The chairman of the Citadel Pension Fund and a major Republican Party donor, the businessman acquired Apex, a stegosaurus, for $44.6 million.
A Stegosaurus skeleton sold for a record $44.6 million on Wednesday, bought by influential American billionaire Ken Griffin, who plans to loan it to an American institution for display.
The information revealed that Wall Street Journal A source close to the deal confirmed this to AFP. Ken Griffin, chairman of the Citadel pension fund and a major donor to the Republican Party, had already distinguished himself in November 2021 by paying $43 million for an original copy of the US Constitution, which he loaned to a state museum in Arkansas.
Sotheby’s, which held the auction in New York on Wednesday, said the buyer “Intends to explore loaning the (dinosaur) specimen to an American institution.”. “Apex (the dinosaur’s name, editor’s note), was born in America and will stay in America.”Ken Griffin said, according to Wall Street Journal.

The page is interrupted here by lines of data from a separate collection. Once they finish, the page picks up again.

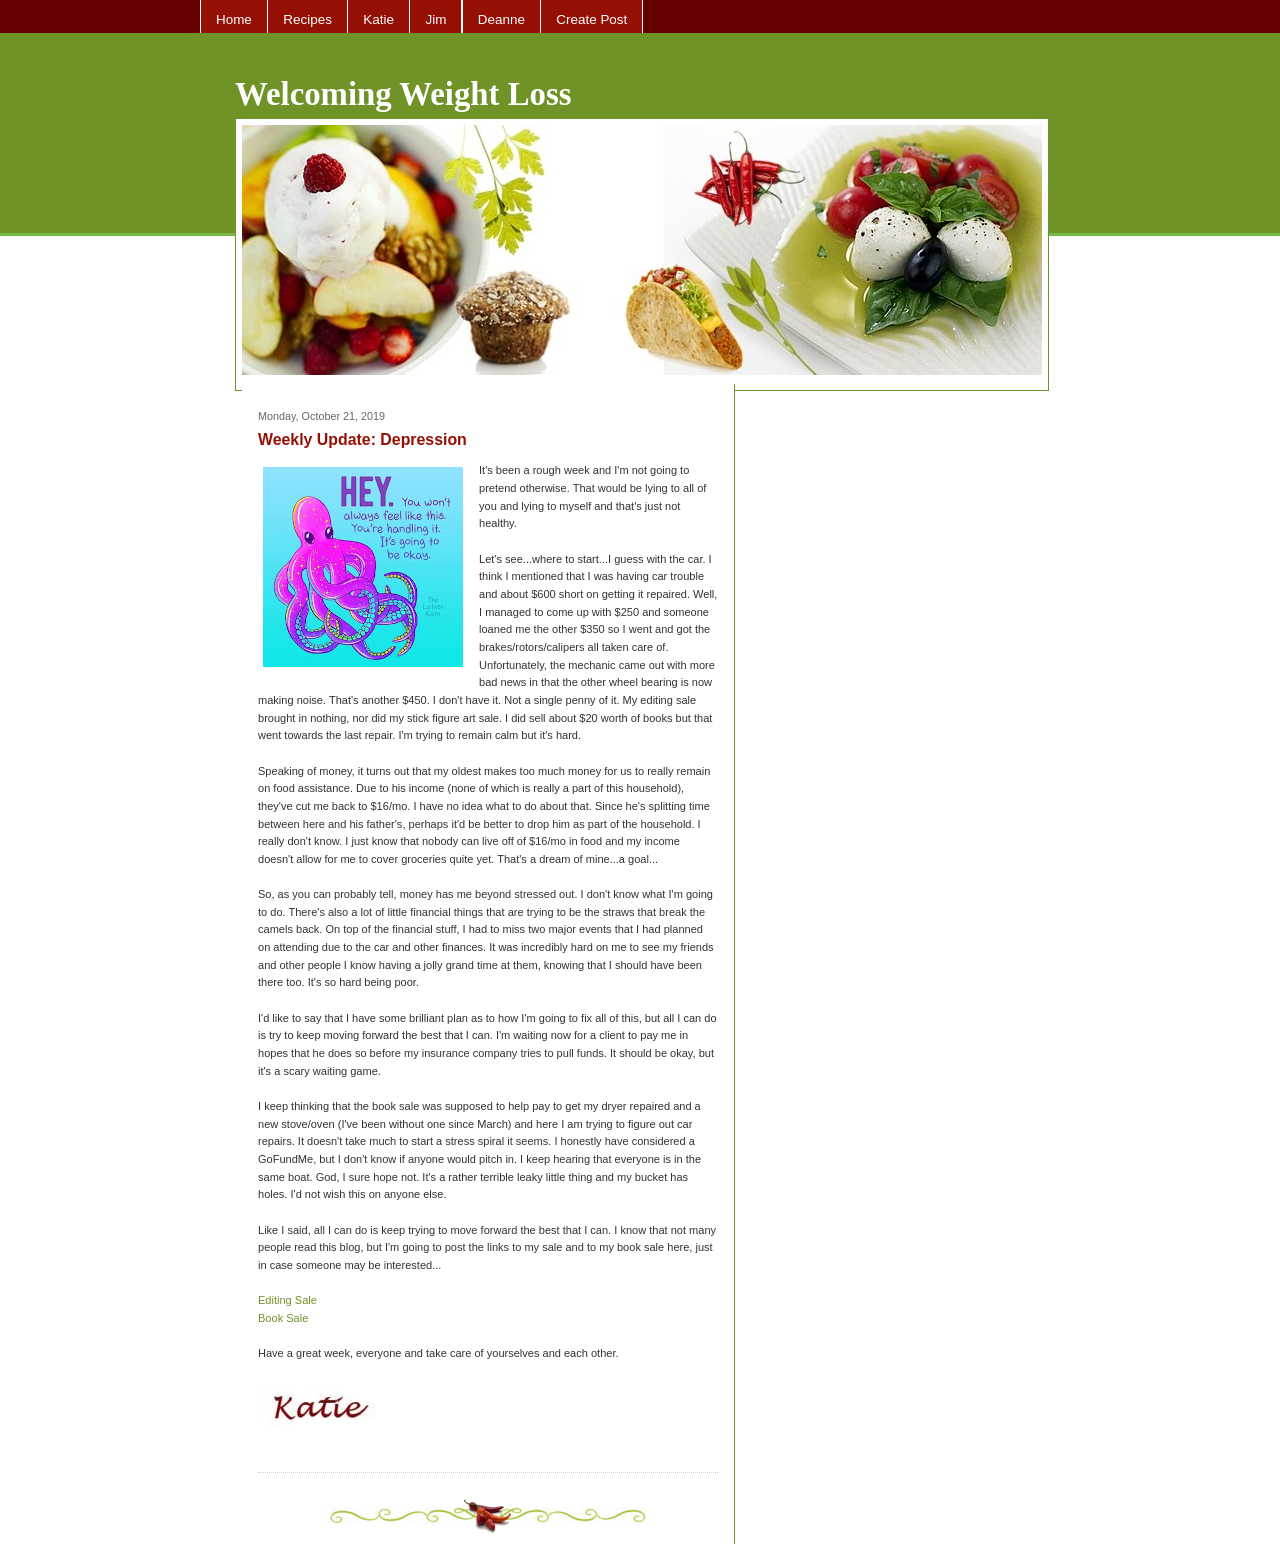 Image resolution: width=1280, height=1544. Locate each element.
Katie (378, 19)
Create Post (591, 19)
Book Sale (283, 1318)
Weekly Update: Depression (362, 439)
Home (234, 19)
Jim (435, 19)
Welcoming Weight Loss (403, 94)
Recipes (307, 19)
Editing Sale (287, 1300)
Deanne (501, 19) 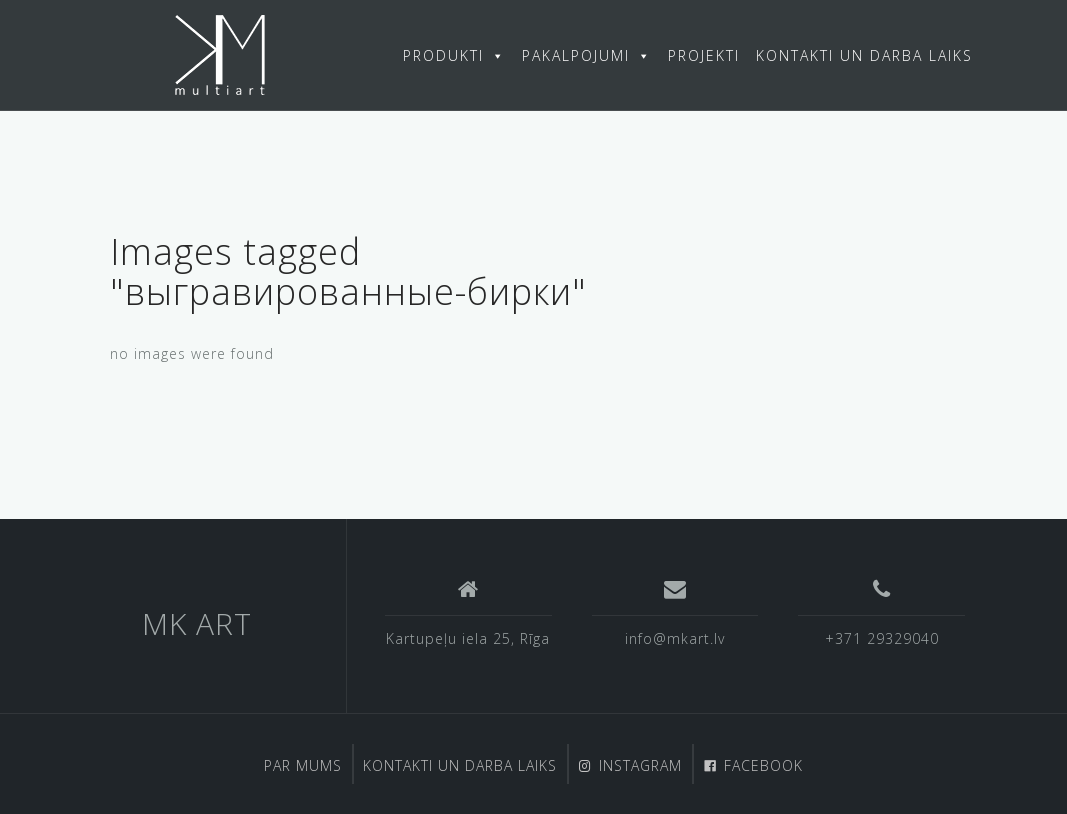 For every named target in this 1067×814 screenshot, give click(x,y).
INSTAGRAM (640, 765)
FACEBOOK (763, 765)
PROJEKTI (704, 55)
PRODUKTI (454, 55)
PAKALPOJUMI (587, 55)
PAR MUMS (303, 765)
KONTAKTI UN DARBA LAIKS (864, 55)
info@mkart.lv (675, 638)
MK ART (197, 623) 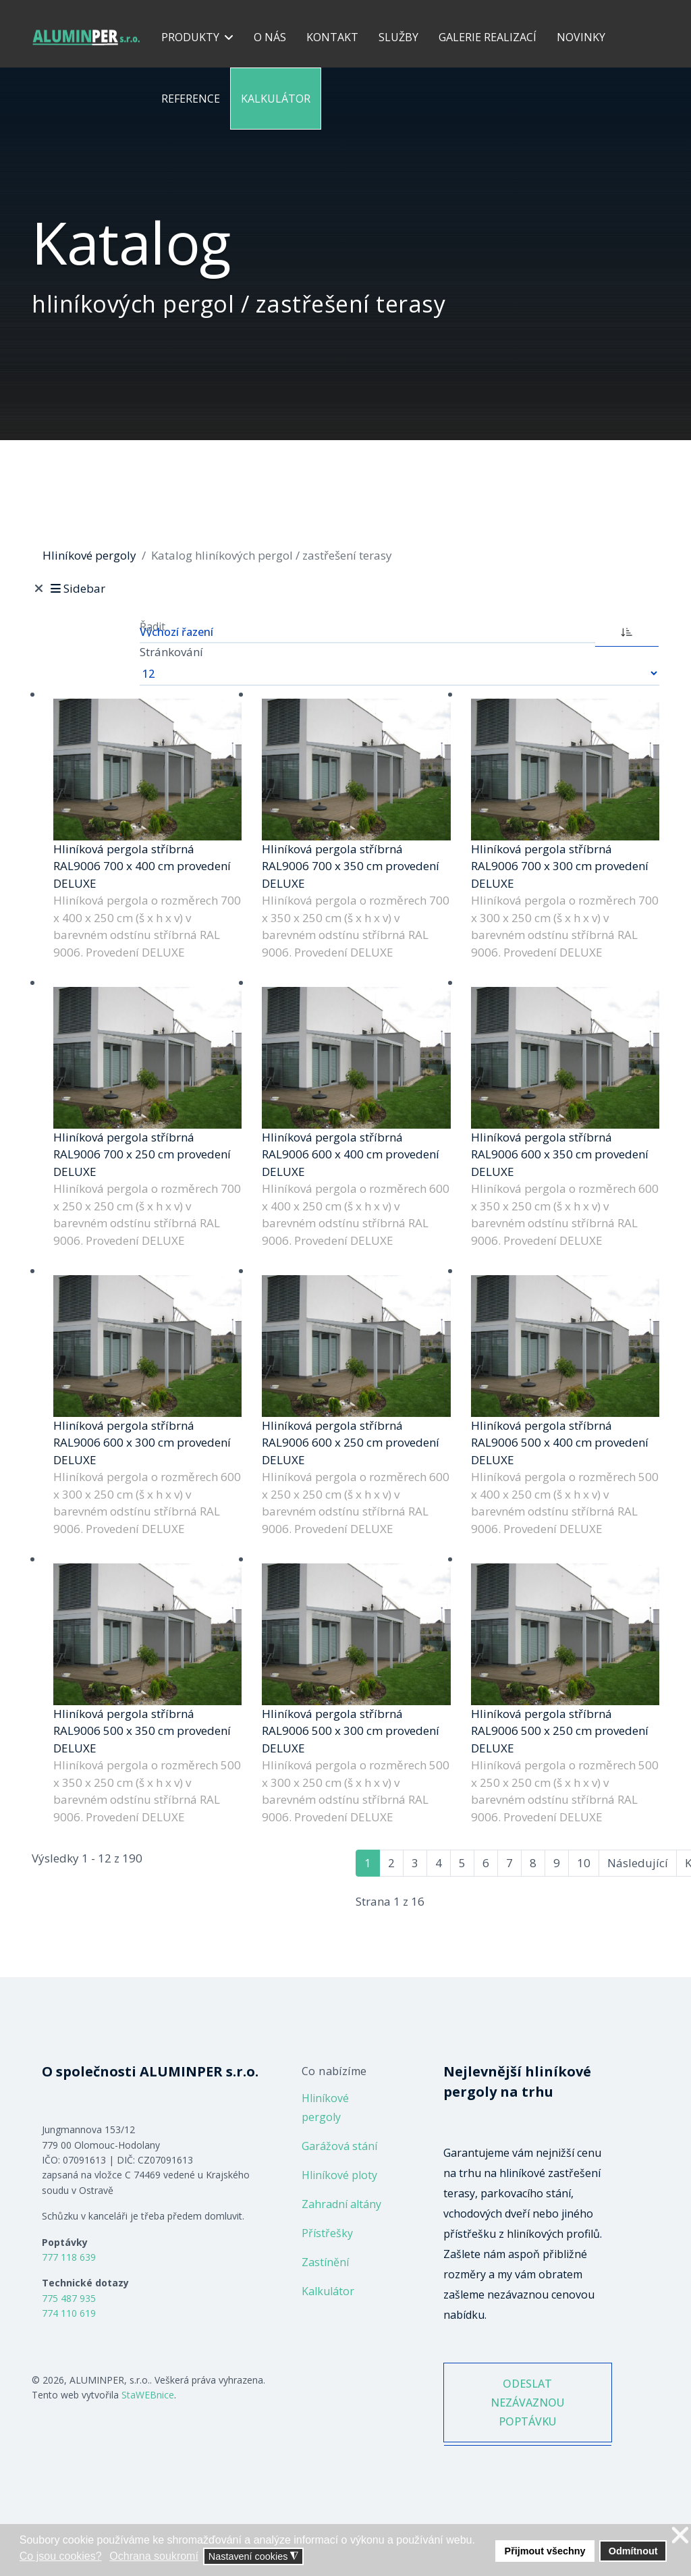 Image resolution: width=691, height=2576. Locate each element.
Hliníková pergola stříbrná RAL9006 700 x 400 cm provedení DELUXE (142, 866)
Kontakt (332, 37)
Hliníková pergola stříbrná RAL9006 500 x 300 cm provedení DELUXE (350, 1731)
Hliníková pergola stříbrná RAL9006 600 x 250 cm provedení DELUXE (350, 1443)
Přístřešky (327, 2233)
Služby (398, 37)
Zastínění (325, 2262)
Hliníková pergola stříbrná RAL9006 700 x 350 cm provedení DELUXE (350, 866)
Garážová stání (339, 2146)
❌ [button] (680, 2536)
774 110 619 (69, 2313)
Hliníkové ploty (339, 2175)
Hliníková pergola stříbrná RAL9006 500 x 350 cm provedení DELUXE (142, 1731)
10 (583, 1863)
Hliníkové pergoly (325, 2107)
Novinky (581, 37)
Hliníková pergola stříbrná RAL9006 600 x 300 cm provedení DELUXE (142, 1443)
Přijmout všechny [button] (545, 2551)
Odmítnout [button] (633, 2551)
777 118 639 (69, 2257)
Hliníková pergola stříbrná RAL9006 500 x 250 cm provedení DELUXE (559, 1731)
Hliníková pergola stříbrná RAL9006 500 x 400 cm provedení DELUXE (559, 1443)
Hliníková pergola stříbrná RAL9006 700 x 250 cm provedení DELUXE (142, 1154)
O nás (270, 37)
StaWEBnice (147, 2394)
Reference (190, 98)
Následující (637, 1863)
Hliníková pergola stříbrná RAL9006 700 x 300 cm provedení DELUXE (559, 866)
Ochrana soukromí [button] (153, 2556)
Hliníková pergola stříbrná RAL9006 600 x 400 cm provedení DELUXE (350, 1154)
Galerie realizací (487, 37)
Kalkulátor (275, 98)
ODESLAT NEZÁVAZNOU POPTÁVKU (527, 2403)
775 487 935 (69, 2298)
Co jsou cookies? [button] (61, 2556)
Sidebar (77, 588)
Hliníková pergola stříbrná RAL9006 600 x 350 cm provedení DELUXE (559, 1154)
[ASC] (627, 630)
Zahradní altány (341, 2204)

According to the magazine ForbesKen Griffin is worth an estimated $37.8 billion. He is a graduate of the prestigious private Harvard University, near Boston, and is also one of its largest donors ($350 million in 2023). The billionaire donated $16.5 million in 2017 to the Field Museum in Chicago to allow it to display another dinosaur specimen, the T. rex “Sue.”
It is about 150 million years old, and can be identified by its pointed plates along its back, which are in a state of preservation. “exceptional” According to Sotheby’s, Apex broke the auction value record previously held by a T-Rex ($31.8 million in 2020).
It was discovered in May 2022 on the private property of renowned paleontologist Jason Cooper in Colorado, and Sotheby’s says it has worked with the seller from the beginning to ensure “Transparency” According to the company.
Sales of dinosaur skeletons at auction have increased in recent years, sparking controversy and frustration among paleontologists who fear seeing unusual fossils slip into the hands of private collectors and escape museums and scientific research.